To be an effective leader in an increasingly diverse workforce, one must navigate contact between members of different social groups. However, intergroup interactions can be difficult, particularly those that occur between members of traditionally high-status and low-status groups. This workshop explores the barriers to initiating intergroup contact, barriers to experiencing positive contact experiences, and barriers to repeat interactions. Participants will discuss ways to overcome such barriers, including countering stereotypes and reducing implicit bias.
About the speaker: Professor Cydney Dupree’s research interests broadly address how to reduce divisions between social groups and increase the inclusion of under-represented minorities within and across organizations.
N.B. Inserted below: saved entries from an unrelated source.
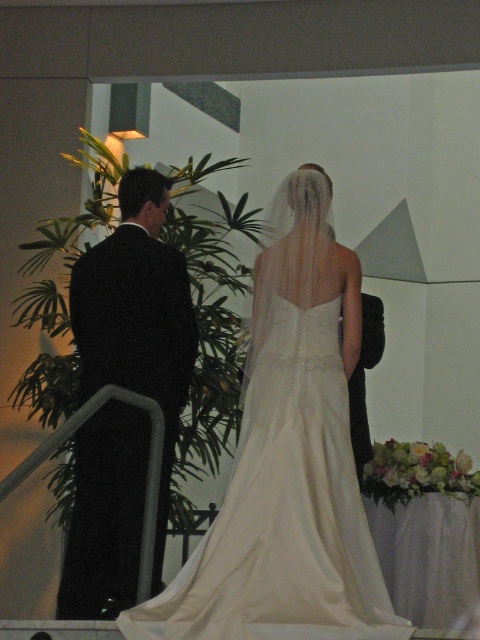 Question: Can you confirm if ivory satin dress at center is smaller than black suit at left?

Choices:
 (A) no
 (B) yes

Answer: (A)

Question: Which of the following is the farthest from the observer?

Choices:
 (A) (290, 339)
 (B) (139, 481)

Answer: (B)

Question: In this image, where is ivory satin dress at center located relative to black suit at left?

Choices:
 (A) left
 (B) right

Answer: (B)

Question: Is ivory satin dress at center smaller than black suit at left?

Choices:
 (A) no
 (B) yes

Answer: (A) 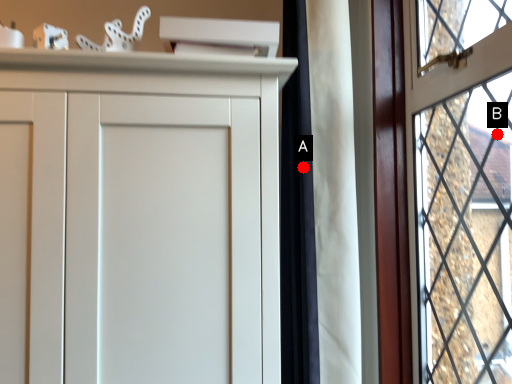 Question: Two points are circled on the image, labeled by A and B beside each circle. Which point is closer to the camera?

Choices:
 (A) A is closer
 (B) B is closer

Answer: (A)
She uses surveys, experiments, and archival work to delve into the strategies used by social groups in seeking to meet their interpersonal affiliative and hierarchical goals, considering the implications of these strategies for reducing inequality and achieving successful interracial interactions. Current lines of research investigate: 1) the impact of socio-political attitudes and stereotypes on verbal and nonverbal outgroup behavior, 2) the ways in which associations between race and status influence minority- and majority-group members’ occupational preferences, and 3) the situational and individual differences factors that influence prosocial outgroup behavior. Professor Dupree was a recipient of a National Science Foundation Graduate Student Fellowship, and she was a member of Princeton University’s Joint Degree Program in the Study of Inequality. Her work has appeared in Proceedings of the National Academy of Science, Current Opinion in Psychology, and Journal of Social Issues.
This event is open to anyone. Lunch will be provided.